YOUR INSTRUCTIONS -> In the data below, find the line containing "Describe the element at coordinates (354, 830)"; transcribe it and each line after it exactly, through the last, skipping pictures.

:: SOURCE MATERIAL

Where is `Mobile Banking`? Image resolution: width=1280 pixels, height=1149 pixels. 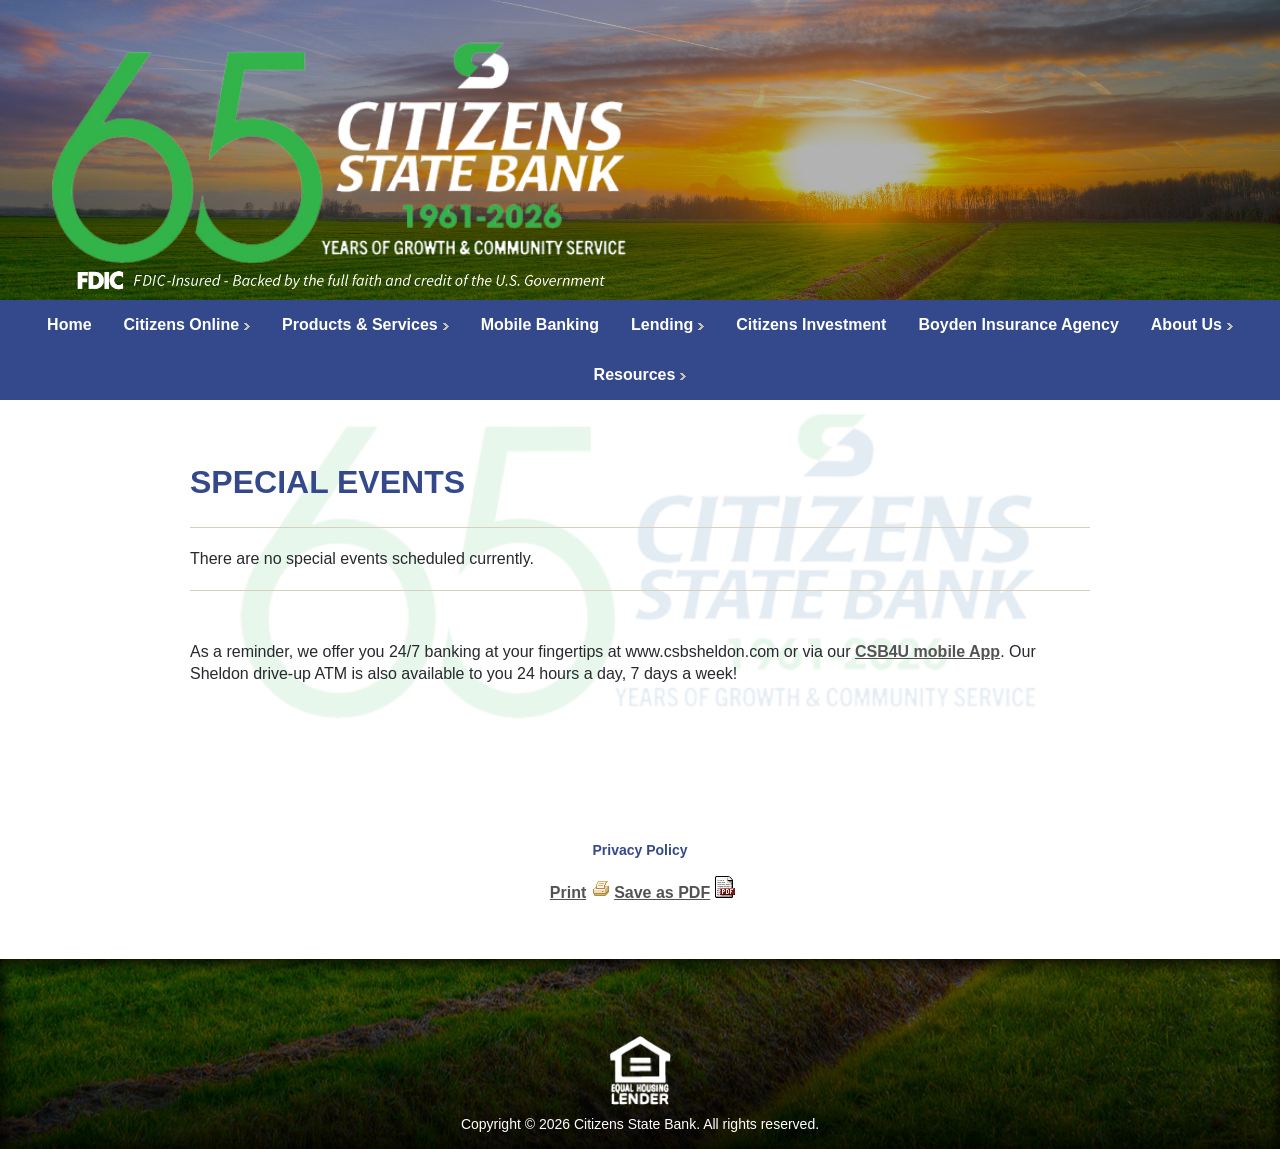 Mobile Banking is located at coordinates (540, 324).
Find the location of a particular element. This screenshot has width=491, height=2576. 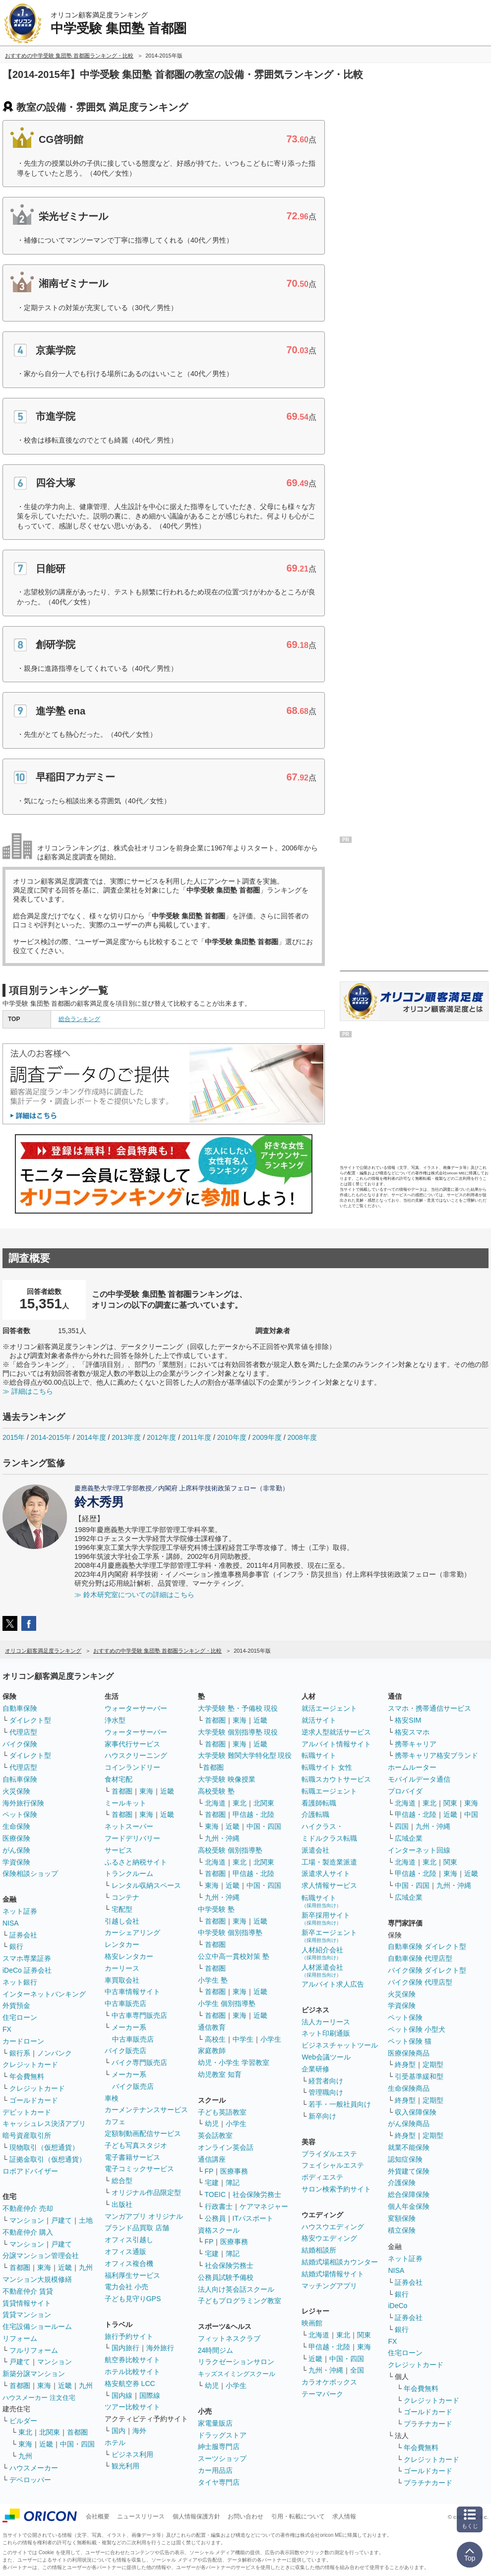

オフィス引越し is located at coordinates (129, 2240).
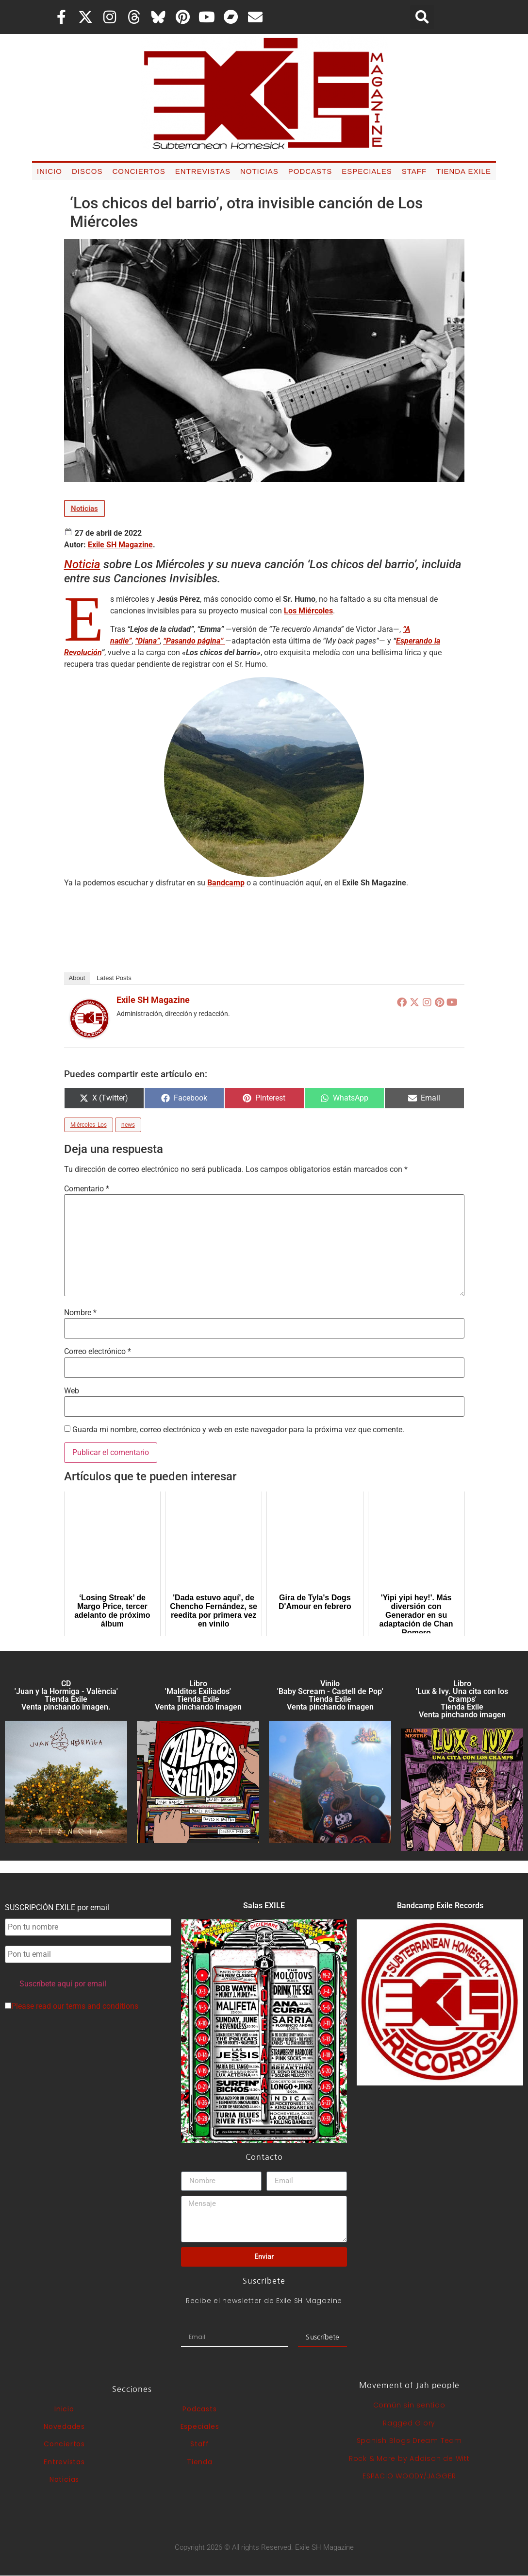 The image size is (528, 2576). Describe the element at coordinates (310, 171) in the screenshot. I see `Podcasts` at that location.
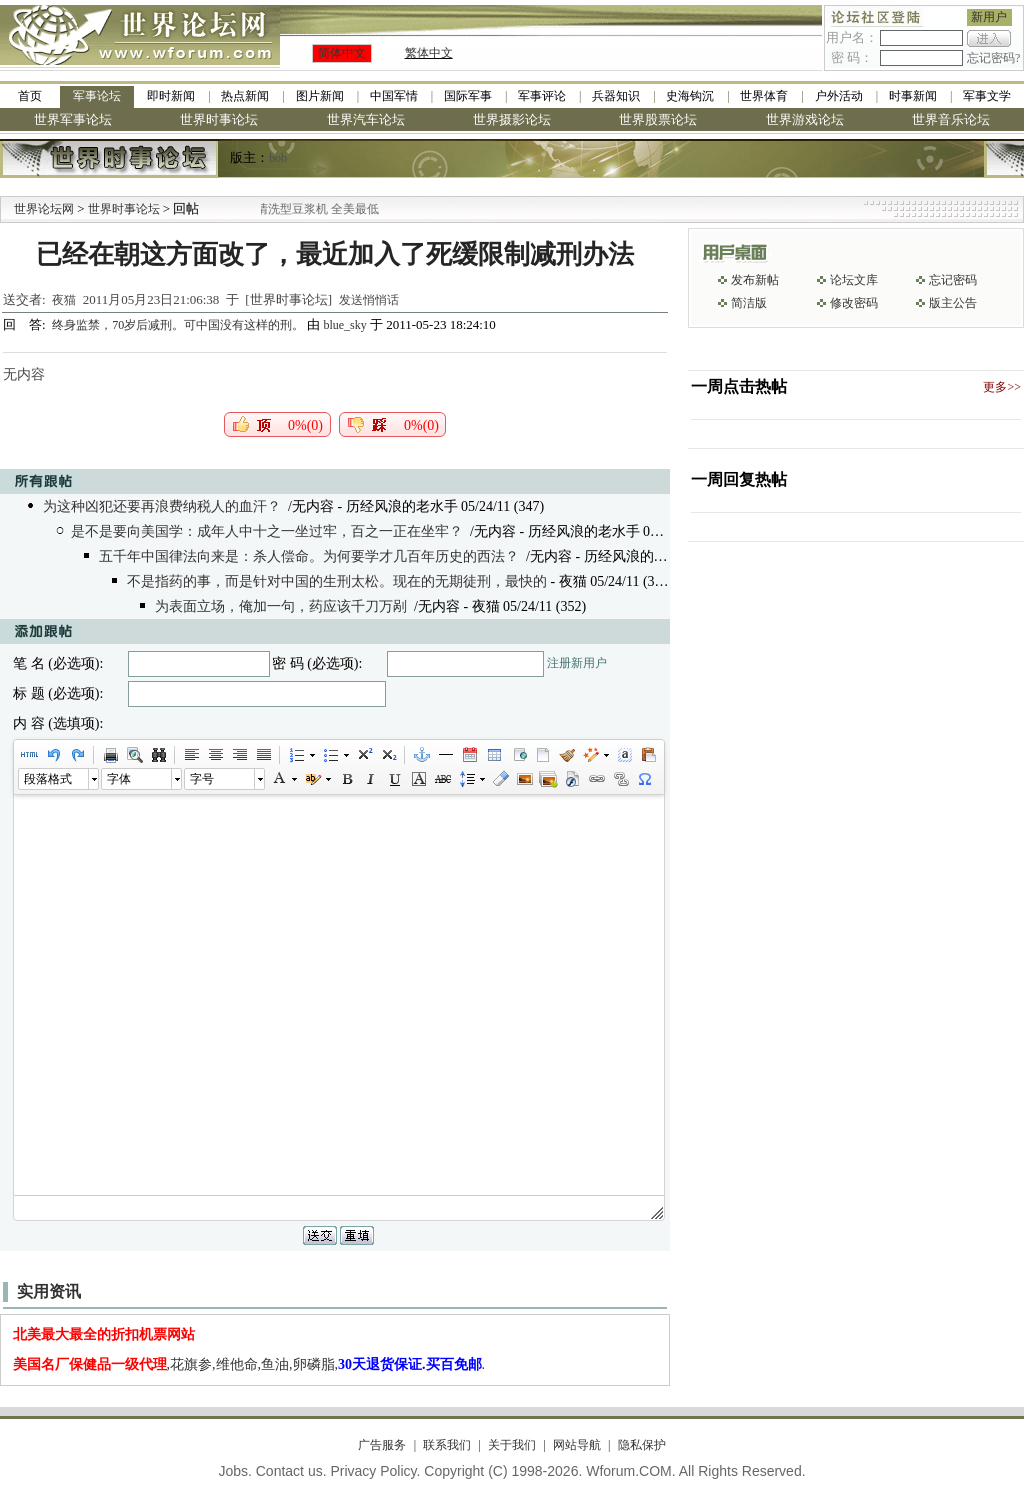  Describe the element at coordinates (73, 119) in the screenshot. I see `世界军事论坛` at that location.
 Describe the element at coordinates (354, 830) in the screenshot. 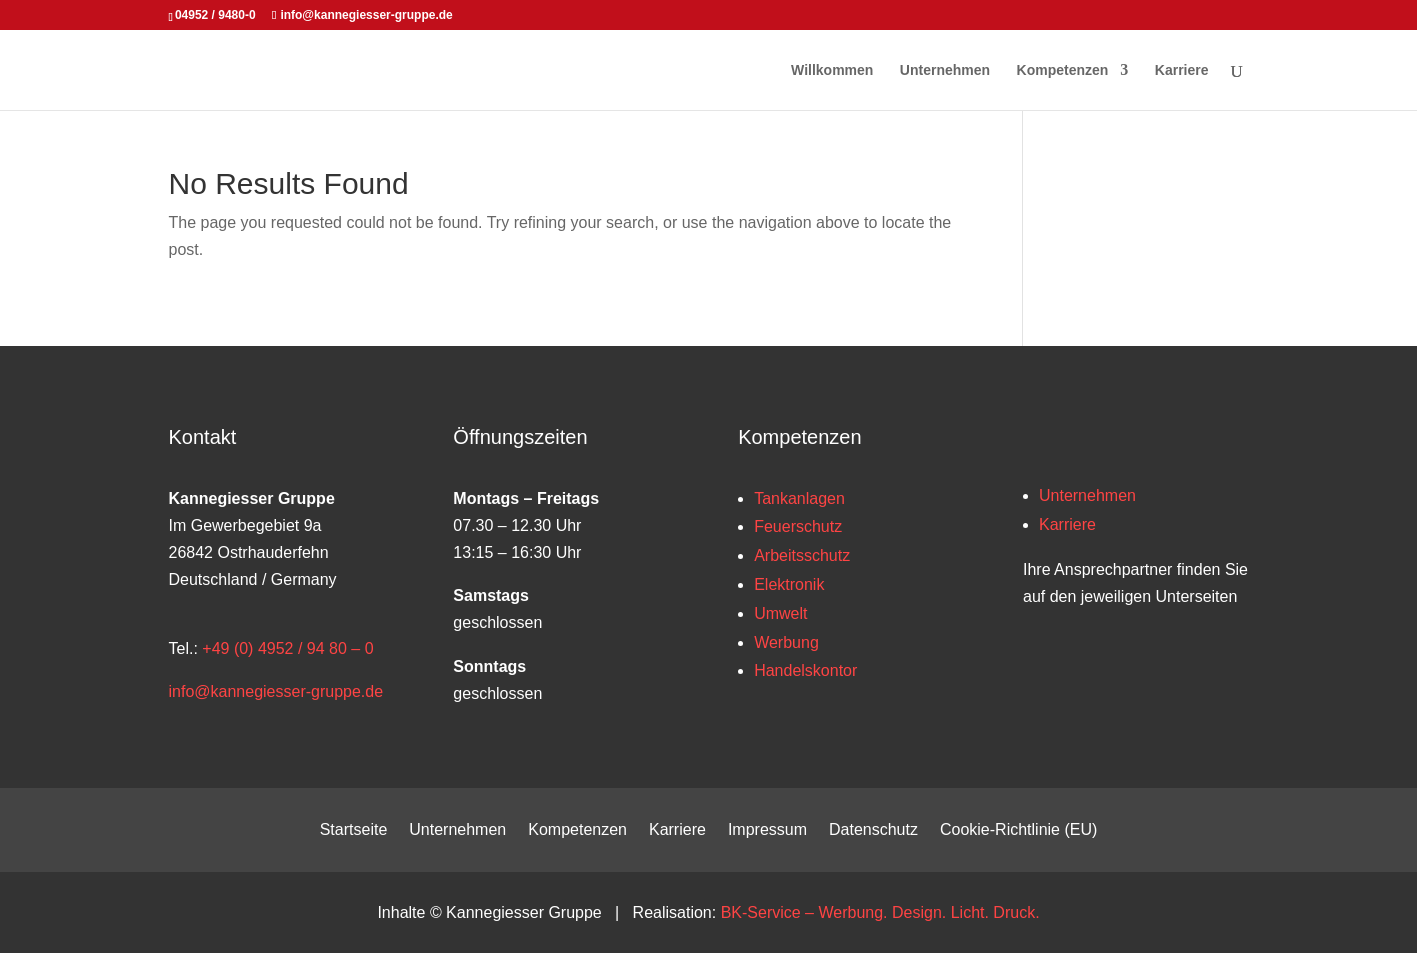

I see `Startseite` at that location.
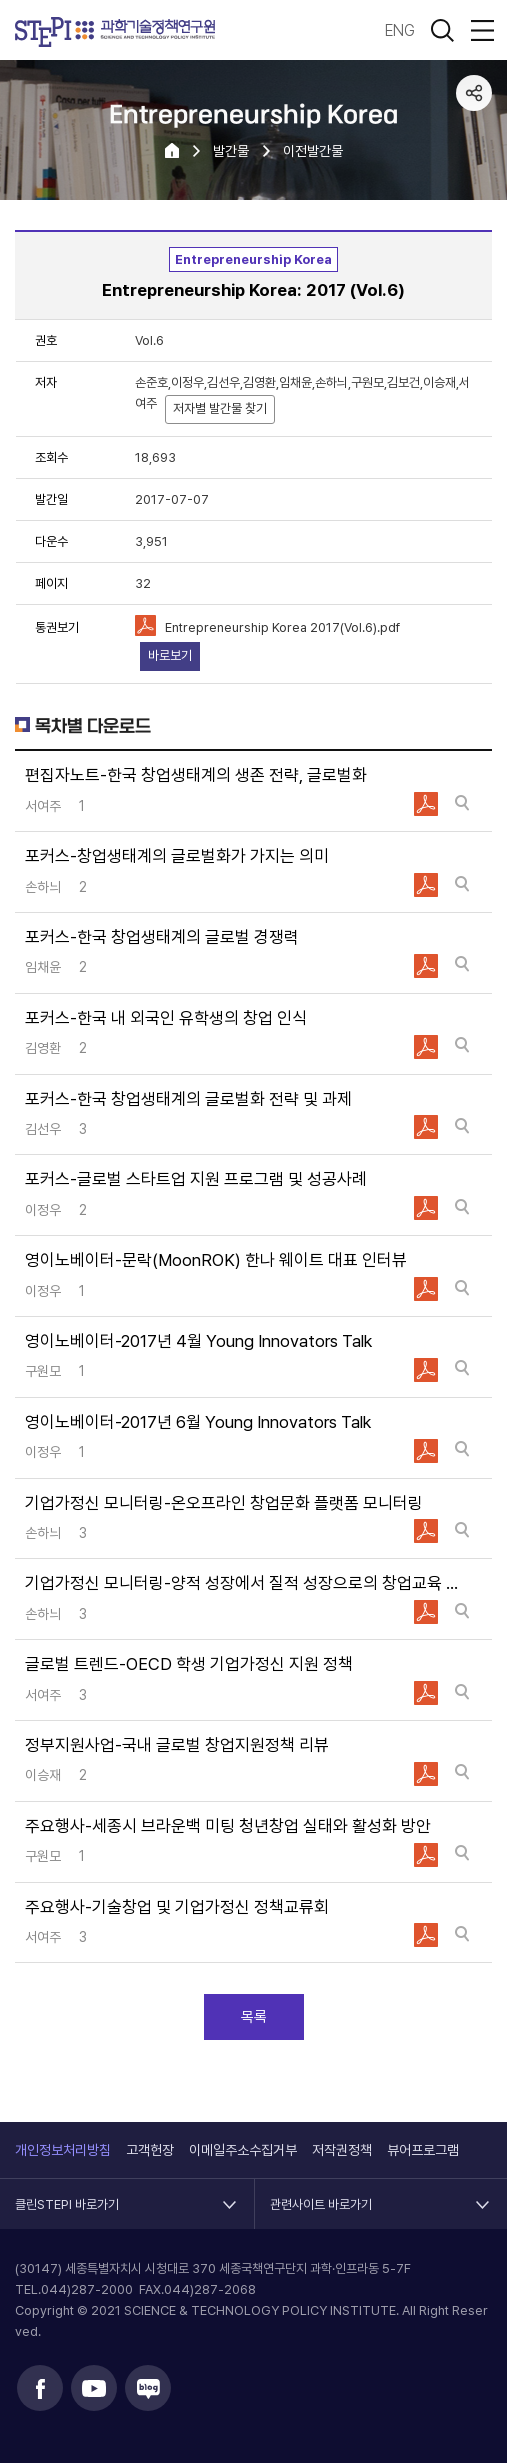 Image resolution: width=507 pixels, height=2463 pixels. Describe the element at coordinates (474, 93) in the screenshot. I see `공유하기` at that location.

::::

YOUR SOLUTION ->
 Describe the element at coordinates (354, 830) in the screenshot. 

I see `Startseite` at that location.
 Image resolution: width=507 pixels, height=2463 pixels. Describe the element at coordinates (474, 93) in the screenshot. I see `공유하기` at that location.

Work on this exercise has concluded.